START Exercise materials

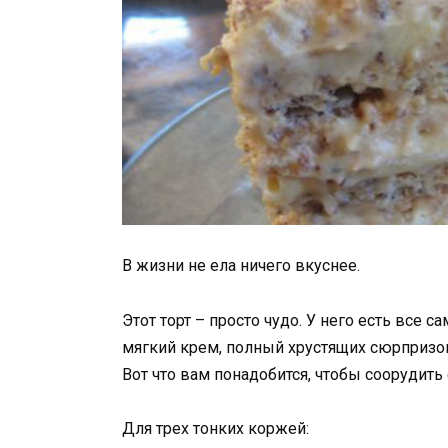
В жизни не ела ничего вкуснее.
Этот торт – просто чудо. У него есть все 
мягкий крем, полный хрустящих сюрпризо
Вот что вам понадобится, чтобы соорудить 
Для трех тонких коржей:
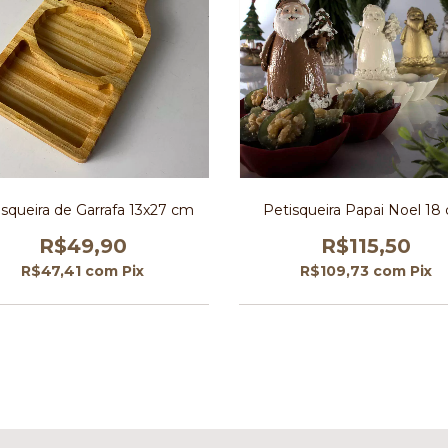
isqueira de Garrafa 13x27 cm
Petisqueira Papai Noel 18
R$49,90
R$115,50
R$47,41
com
Pix
R$109,73
com
Pix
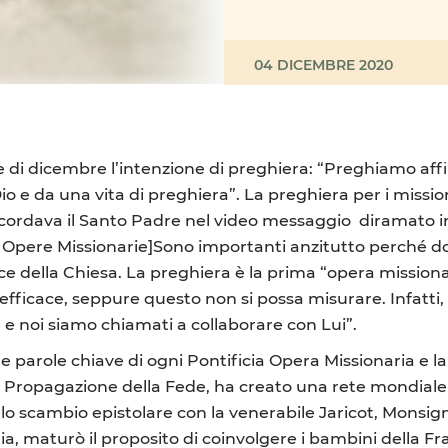
04 DICEMBRE 2020
 di dicembre l’intenzione di preghiera: “Preghiamo aff
Dio e da una vita di preghiera”. La preghiera per i missi
icordava il Santo Padre nel video messaggio diramato in
ie Opere Missionarie]Sono importanti anzitutto perché d
ce della Chiesa. La preghiera è la prima “opera missionar
efficace, seppure questo non si possa misurare. Infatti, 
o, e noi siamo chiamati a collaborare con Lui”.
tre parole chiave di ogni Pontificia Opera Missionaria e l
la Propagazione della Fede, ha creato una rete mondiale 
allo scambio epistolare con la venerabile Jaricot, Monsi
ia, maturò il proposito di coinvolgere i bambini della Fr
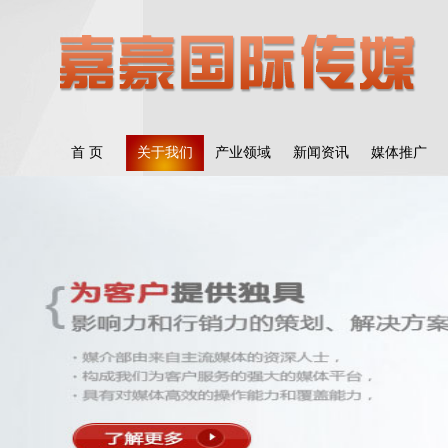
首 页
关于我们
产业领域
新闻资讯
媒体推广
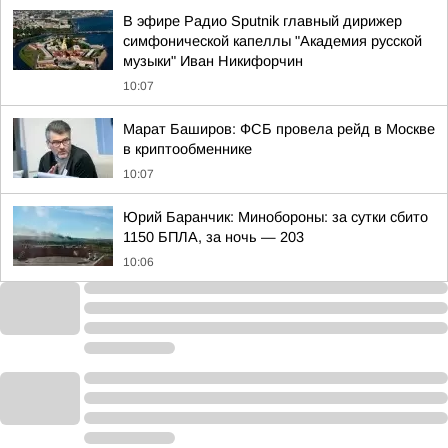
В эфире Радио Sputnik главный дирижер
симфонической капеллы "Академия русской
музыки" Иван Никифорчин
10:07
Марат Баширов: ФСБ провела рейд в Москве
в криптообменнике
10:07
Юрий Баранчик: Минобороны: за сутки сбито
1150 БПЛА, за ночь — 203
10:06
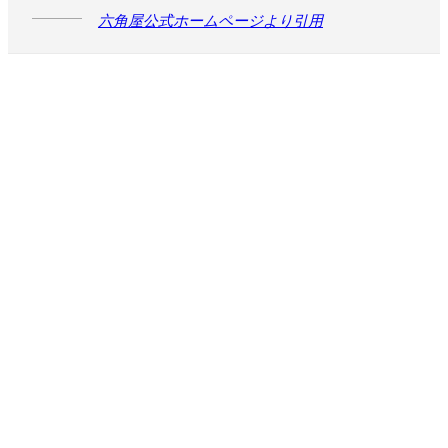
六角屋公式ホームページより引用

END Exercise materials

_Task objective_:
Lines from the entries that contain the string "preghiera" are what must be copied.

_Solution to the exercise_:
 di dicembre l’intenzione di preghiera: “Preghiamo aff
Dio e da una vita di preghiera”. La preghiera per i missi
ce della Chiesa. La preghiera è la prima “opera missionar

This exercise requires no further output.